Microphone (48kHz stereo)
    |
    v
MicCaptureComponent
    |  (float32 → mono downmix → resample 48k→16k → int16)
    |  (software mic gain applied here)
    v
UnifiedAudioBuffer (30-second ring buffer, int16, 16kHz)
    |
    +──> AbolethVADComponent (Silero LSTM streaming inference)
    |        |
    |        |  512-sample windows (32ms at 16kHz)
    |        |  LSTM state persists across calls
    |        |
    |        |  Onset:  probability > threshold for min_speech_duration_ms
    |        |  Offset: probability < threshold for min_silence_duration_ms
    |        |
    |        v
    |    [Speech segment boundaries identified]
    |
    +──> ExtractRange() pulls audio from ring buffer
    |    (with speech_pad_ms reach-back for context)
    |
    +──> [If Streaming Enabled] Growing-window passes every N ms
    |    Local Agreement (n=2) confirms words across consecutive passes
    |    OnTranscriptionUpdated fires with committed + tentative text
    |
    v
WhisperWorker (background thread)
    |
    |  whisper_full() with integrated Silero VAD
    |  GPU inference via CUDA or Vulkan
    |  Optional beam search decoding (final pass)
    |
    v
Transcribed text → Game thread queue → OnUtteranceProcessed delegate

Silero VAD¶

Voice activity detection is handled entirely by Silero VAD, a neural network (LSTM) that runs through whisper.cpp's GGML inference engine. There is no RMS pre-filter for speech detection — Silero is the sole speech detector.

RMS is for display only

RMS levels are computed in MicCaptureComponent and exposed via FAudioLevelInfo for display and metering purposes only (e.g. driving a voice activity meter in your UI).
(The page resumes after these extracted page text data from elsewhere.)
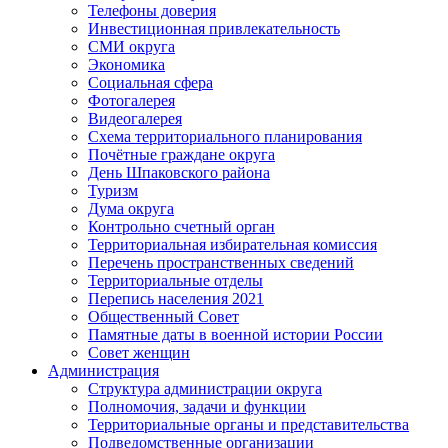
Телефоны доверия
Инвестиционная привлекательность
СМИ округа
Экономика
Социальная сфера
Фотогалерея
Видеогалерея
Схема территориального планирования
Почётные граждане округа
День Шпаковского района
Туризм
Дума округа
Контрольно счетный орган
Территориальная избирательная комиссия
Перечень пространственных сведений
Территориальные отделы
Перепись населения 2021
Общественный Совет
Памятные даты в военной истории России
Совет женщин
Администрация
Структура администрации округа
Полномочия, задачи и функции
Территориальные органы и представительства
Подведомственные организации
They do not gate or influence VAD decisions.

The Silero model uses a streaming LSTM architecture:

512-sample windows (32ms at 16kHz), ~31 probability readings per second
LSTM hidden/cell state persists across calls, building temporal context
State reset on speech offset so the next utterance starts clean
SoftReset() clears duration counters but preserves LSTM state for warm onset detection between utterances

Pipeline State Machine¶

Uninitialized  ──>  Idle              (system loaded)
Idle           ──>  Accumulating      (Silero onset confirmed)
Accumulating   ──>  Processing        (silence detected, segment extracted)
Accumulating   ──>  Idle              (segment discarded — ring buffer overrun)
Processing     ──>  Idle              (transcription complete)
Processing     ──>  Error             (timeout / exception)
Error          ──>  Idle              (recovery)
Any            ──>  Uninitialized     (system unload)

State	Description
`Uninitialized`	System not yet initialized or model not loaded
`Idle`	System loaded, microphone active, listening for speech
`SpeechDetected`	Silero VAD has detected potential speech onset, accumulating evidence
`Accumulating`	Confirmed speech, actively accumulating audio into current segment
`Processing`	Audio segment being processed by Whisper on a background thread
`Error`	Recoverable error; can be reset to Idle

Transitions fire OnPipelineStateChanged for UI/logic binding. The state machine validates all transitions — invalid transitions are rejected and logged.